REPRODUCTION AND LIFE HISTORY OF THE RED ALGA GALAXAURA OBLONGATA (NEMALIALES,GALAXAURACEAE)1

Culture and morphological studies showed that Galaxaura oblongata (Ellis et Solander) Lamouroux has a triphasic life history with conspicuous gametophytes and small filamentous tetrasporophytes. Development of male and female reproductive structures is very similar and both begin with the enlargement of a terminal cell of a filament branch occupying a normal vegetative position within the apical pit of a thallus branch.

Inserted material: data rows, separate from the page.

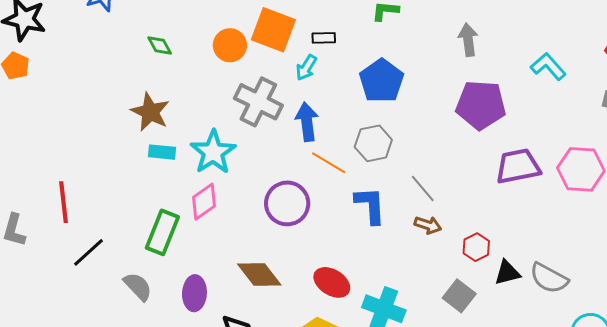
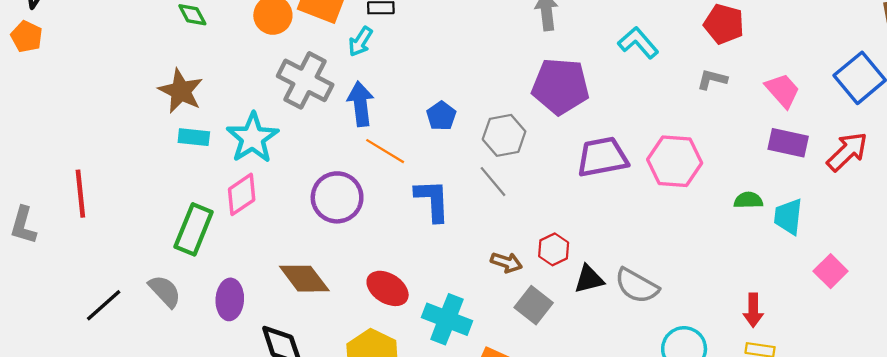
blue pentagon: (382, 81) -> (441, 116), moved, size x0.6
gray hexagon: (373, 143) -> (504, 135), moved
brown arrow: (428, 225) -> (506, 262), moved
black line: (88, 252) -> (104, 305), moved

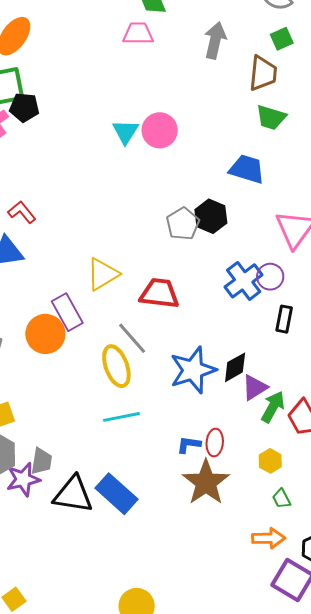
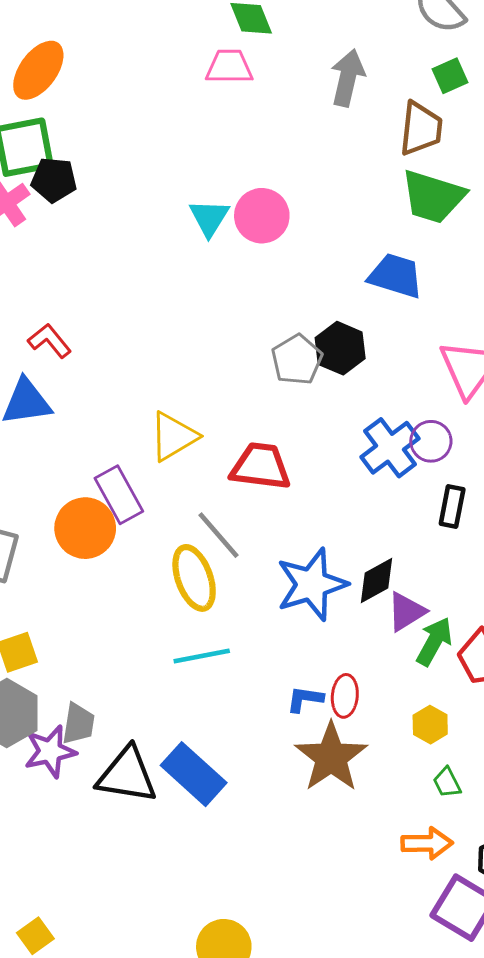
green trapezoid: (271, 118) -> (433, 197), size x1.4

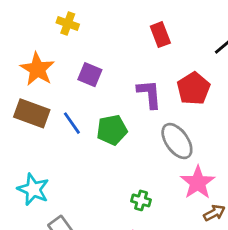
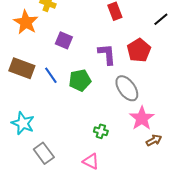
orange star: (37, 69) -> (26, 22), moved

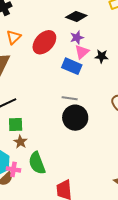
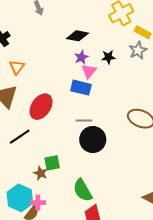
red ellipse: (44, 42) -> (41, 107), moved
black star: (102, 56) -> (108, 57), moved
green square: (16, 124) -> (52, 163), moved
green semicircle: (37, 163) -> (83, 190), moved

In male thalli this modified branch forms a conceptacle in which spermatangia are produced. In female thalli, this modified branch forms a three-celled carpogonial branch consisting of a carpogonium, hypogynous cell and basal cell. Filament branches from the basal cell form a pericarp and the gonimoblast develops directly from the carpogonium. Carposporangia are produced in conceptacles which resemble the male conceptacles. About the time the first carposporangia are produced, the carpogonium, hypogynous cell and basal cell form a large fusion cell. Released carpospores germinate in a unipolar or bipolar manner and form small filamentous thalli. Under short day conditions, cruciate tetrasporangia are produced in small clusters. Tetraspores germinate similarly to carpospores and also form small filamentous thalli. Under low nutrient conditions, small cylindrical thalli develop on the filaments and these appear similar to gametophytes collected in nature.